The People Behind the Machine

The project was spearheaded by Hugging Face co-founder Thomas Wolf, who aimed to prove that a small team could train a world-class multilingual model and openly release it. The engineering success rested on contributions from:

Hugging Face BigScience team – dedicated half a dozen full-time staff to orchestrate training and infrastructure.
Microsoft DeepSpeed team – integrated DeepSpeed with Megatron-LM and provided hands-on support.
NVIDIA Megatron-LM team – developed the Megatron-LM framework and offered expert guidance.
IDRIS / GENCI team – donated compute on the Jean Zay supercomputer and provided system administration.
PyTorch team – fixed bugs and improved components critical to training.
BigScience Engineering volunteers – contributed countless hours.

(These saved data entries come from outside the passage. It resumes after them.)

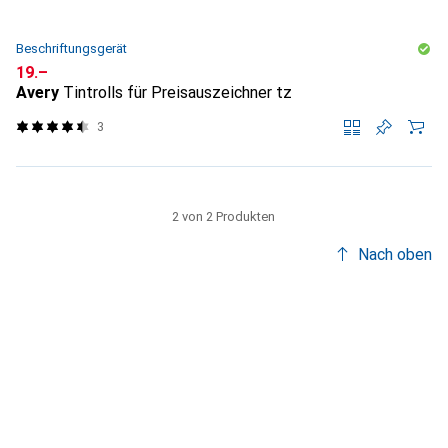
Beschriftungsgerät
CHF
19.–
Avery
Tintrolls für Preisauszeichner tz
3
2 von 2 Produkten
Nach oben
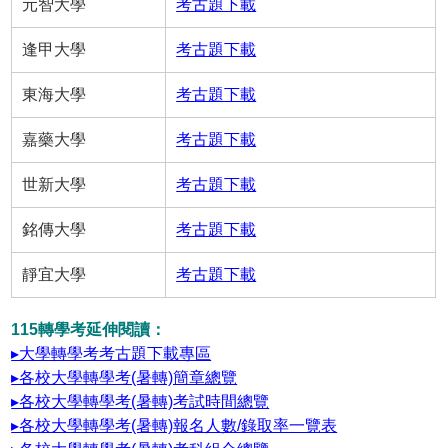
元智大學
考古題下載
逢甲大學
考古題下載
東海大學
考古題下載
嘉藥大學
考古題下載
世新大學
考古題下載
銘傳大學
考古題下載
靜宜大學
考古題下載
115轉學考延伸閱讀：
▸大學轉學考考古題下載專區
▸各校大學轉學考(暑轉)簡章總覽
▸各校大學轉學考(暑轉)考試時間總覽
▸各校大學轉學考(暑轉)報名人數/錄取率一覽表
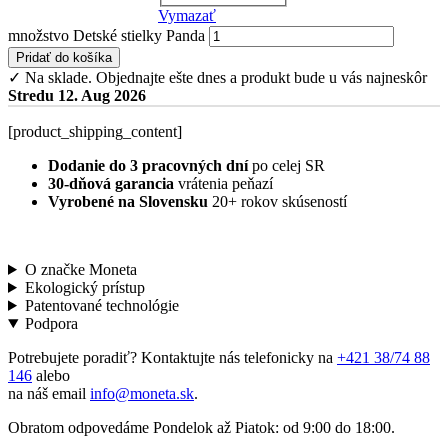
Vymazať
množstvo Detské stielky Panda
Pridať do košíka
✓ Na sklade.
Objednajte ešte dnes a produkt bude u vás najneskôr
Stredu 12. Aug 2026
[product_shipping_content]
Dodanie do 3 pracovných dní
po celej SR
30-dňová garancia
vrátenia peňazí
Vyrobené na Slovensku
20+ rokov skúseností
O značke Moneta
Ekologický prístup
Patentované technológie
Podpora
Potrebujete poradiť? Kontaktujte nás telefonicky na
+421 38/74 88
146
alebo
na náš email
info@moneta.sk
.
Obratom odpovedáme Pondelok až Piatok: od 9:00 do 18:00.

Key individual contributors include Olatunji Ruwase, Deepak Narayanan, Jeff Rasley, Jared Casper, Samyam Rajbhandari, and Rémi Lacroix.

Hardware Setup

The model was trained on the Jean Zay supercomputer (France), using:

GPUs: 384 NVIDIA A100 80GB (48 nodes) with 32 spare GPUs
Node: 8 GPUs per node, NVLink 4 inter-GPU, 4 OmniPath links
CPU: AMD EPYC 7543 32-core
Memory: 512GB CPU RAM, 640GB GPU RAM per node
Interconnect: Omni-Path Architecture (non-blocking fat tree)
NCCL network: fully dedicated subnet for GPU communication
Storage: GPFS shared with other users

Checkpoints were massive—each bfloat16+fp32 optimizer checkpoint was 2.3TB, and the bf16 weights alone occupied 329GB.

Dataset

BLOOM was trained on The BigScience Corpus, a 1.6TB composite multilingual dataset. After deduplication and cleaning, it compressed to 350 billion unique tokens spanning 46 languages. The model's vocabulary size is 250,680 tokens.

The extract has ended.